- [Listed records]:

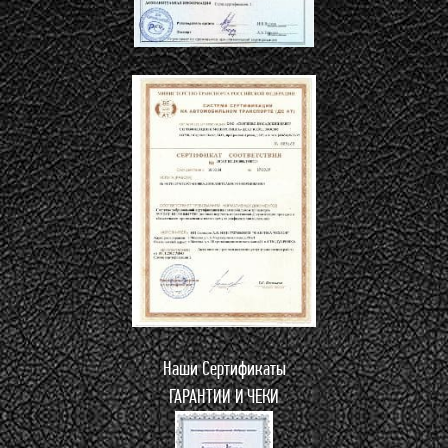
Наши Сертификаты
ГАРАНТИИ И ЧЕКИ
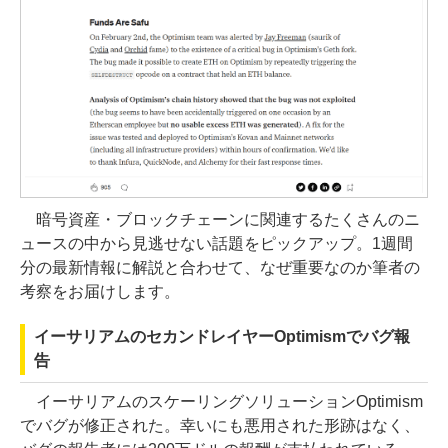
暗号資産・ブロックチェーンに関連するたくさんのニ
ュースの中から見逃せない話題をピックアップ。1週間
分の最新情報に解説と合わせて、なぜ重要なのか筆者の
考察をお届けします。
イーサリアムのセカンドレイヤーOptimismでバグ報
告
イーサリアムのスケーリングソリューションOptimism
でバグが修正された。幸いにも悪用された形跡はなく、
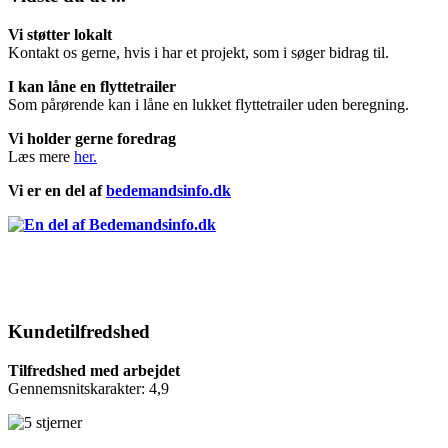
Vi støtter lokalt
Kontakt os gerne, hvis i har et projekt, som i søger bidrag til.
I kan låne en flyttetrailer
Som pårørende kan i låne en lukket flyttetrailer uden beregning.
Vi holder gerne foredrag
Læs mere
her.
Vi er en del af
bedemandsinfo.dk
Kundetilfredshed
Tilfredshed med arbejdet
Gennemsnitskarakter: 4,9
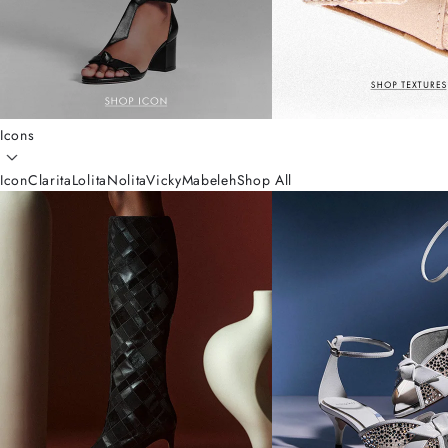
Icons
Icon
Clarita
Lolita
Nolita
Vicky
Mabeleh
Shop All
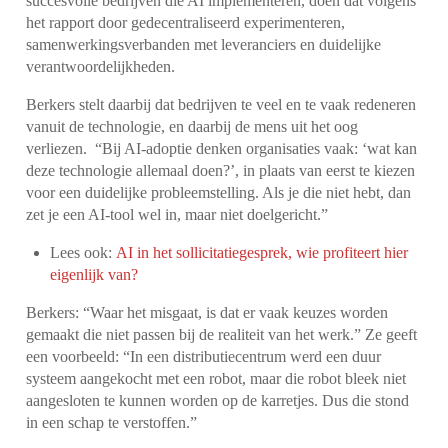
succesvolle bedrijven die AI implementeren, doen dat volgens
het rapport door gedecentraliseerd experimenteren,
samenwerkingsverbanden met leveranciers en duidelijke
verantwoordelijkheden.
Berkers stelt daarbij dat bedrijven te veel en te vaak redeneren
vanuit de technologie, en daarbij de mens uit het oog
verliezen. “Bij AI-adoptie denken organisaties vaak: ‘wat kan
deze technologie allemaal doen?’, in plaats van eerst te kiezen
voor een duidelijke probleemstelling. Als je die niet hebt, dan
zet je een AI-tool wel in, maar niet doelgericht.”
Lees ook:
AI in het sollicitatiegesprek, wie profiteert hier
eigenlijk van?
Berkers: “Waar het misgaat, is dat er vaak keuzes worden
gemaakt die niet passen bij de realiteit van het werk.” Ze geeft
een voorbeeld: “In een distributiecentrum werd een duur
systeem aangekocht met een robot, maar die robot bleek niet
aangesloten te kunnen worden op de karretjes. Dus die stond
in een schap te verstoffen.”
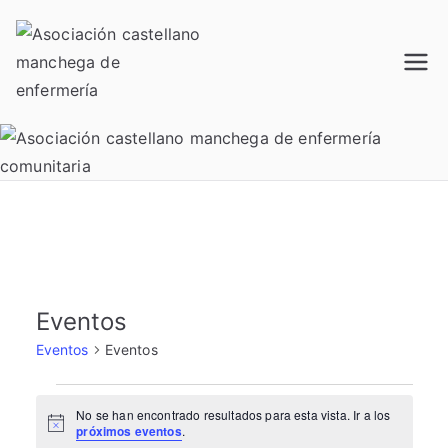
Saltar
al
contenido
Acamec
Asociación castellano
manchega de enfermería
Eventos
Eventos
Eventos
Eventos
No se han encontrado resultados para esta vista. Ir a los
A
próximos eventos
.
v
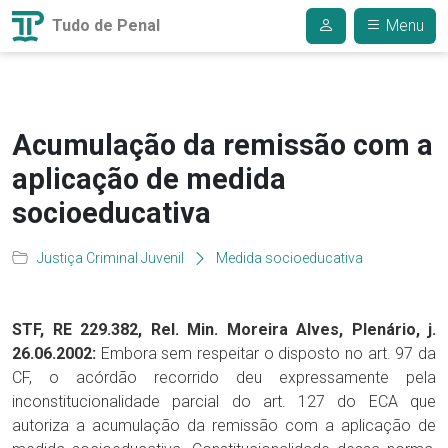
Tudo de Penal
Menu
Acumulação da remissão com a
aplicação de medida
socioeducativa
Justiça Criminal Juvenil
Medida socioeducativa
STF, RE 229.382, Rel. Min. Moreira Alves, Plenário, j.
26.06.2002:
Embora sem respeitar o disposto no art. 97 da
CF, o acórdão recorrido deu expressamente pela
inconstitucionalidade parcial do art. 127 do ECA que
autoriza a acumulação da remissão com a aplicação de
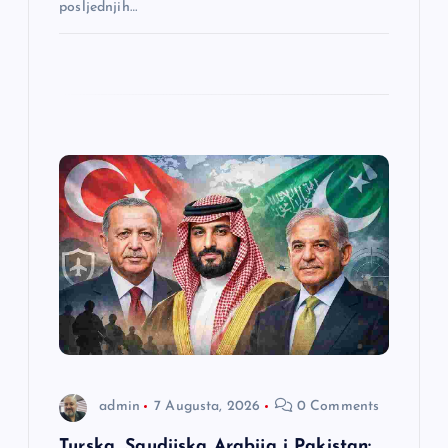
posljednjih…
admin
7 Augusta, 2026
0 Comments
Turska, Saudijska Arabija i Pakistan:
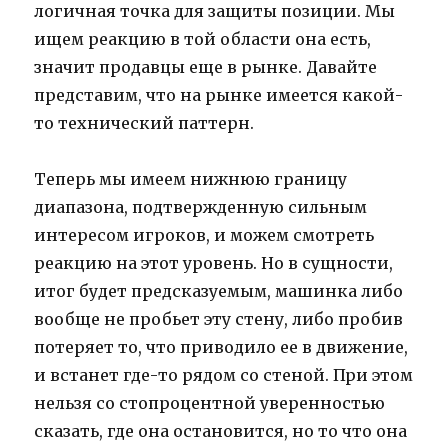
логичная точка для защиты позиции. Мы
ищем реакцию в той области она есть,
значит продавцы еще в рынке. Давайте
представим, что на рынке имеется какой-
то технический паттерн.
Теперь мы имеем нижнюю границу
диапазона, подтвержденную сильным
интересом игроков, и можем смотреть
реакцию на этот уровень. Но в сущности,
итог будет предсказуемым, машинка либо
вообще не пробьет эту стену, либо пробив
потеряет то, что приводило ее в движение,
и встанет где-то рядом со стеной. При этом
нельзя со стопроцентной уверенностью
сказать, где она остановится, но то что она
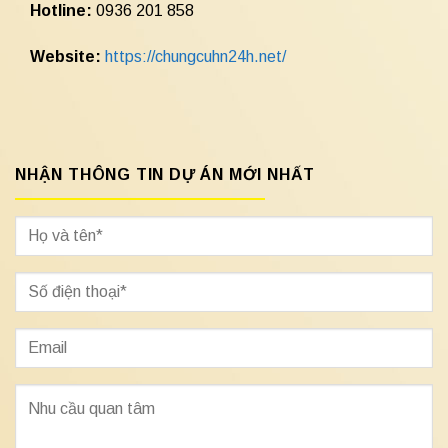
Hotline:
0936 201 858
Website:
https://chungcuhn24h.net/
NHẬN THÔNG TIN DỰ ÁN MỚI NHẤT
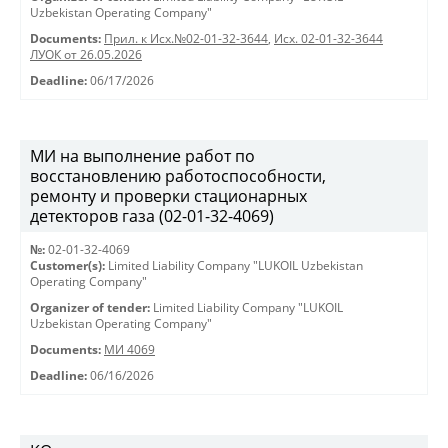
Uzbekistan Operating Company"
Documents:
Прил. к Исх.№02-01-32-3644
,
Исх. 02-01-32-3644
ЛУОК от 26.05.2026
Deadline:
06/17/2026
МИ на выполнение работ по
восстановлению работоспособности,
ремонту и проверки стационарных
детекторов газа (02-01-32-4069)
№:
02-01-32-4069
Customer(s):
Limited Liability Company "LUKOIL Uzbekistan
Operating Company"
Organizer of tender:
Limited Liability Company "LUKOIL
Uzbekistan Operating Company"
Documents:
МИ 4069
Deadline:
06/16/2026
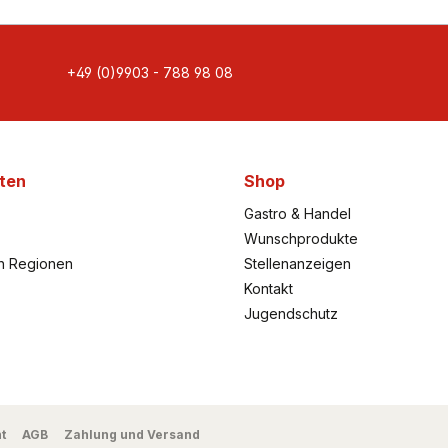
+49 (0)9903 - 788 98 08
ten
Shop
Gastro & Handel
Wunschprodukte
h Regionen
Stellenanzeigen
Kontakt
Jugendschutz
t
AGB
Zahlung und Versand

- [Task]: Above are the records; return the lines in them from the one with "Vi holder gerne foredrag" to the one with "deze technologie allemaal", inclusive, exactly and without images.

- [Response]:
Vi holder gerne foredrag
Læs mere
her.
Vi er en del af
bedemandsinfo.dk
Kundetilfredshed
Tilfredshed med arbejdet
Gennemsnitskarakter: 4,9
Icons
Icon
Clarita
Lolita
Nolita
Vicky
Mabeleh
Shop All
succesvolle bedrijven die AI implementeren, doen dat volgens
het rapport door gedecentraliseerd experimenteren,
samenwerkingsverbanden met leveranciers en duidelijke
verantwoordelijkheden.
Berkers stelt daarbij dat bedrijven te veel en te vaak redeneren
vanuit de technologie, en daarbij de mens uit het oog
verliezen. “Bij AI-adoptie denken organisaties vaak: ‘wat kan
deze technologie allemaal doen?’, in plaats van eerst te kiezen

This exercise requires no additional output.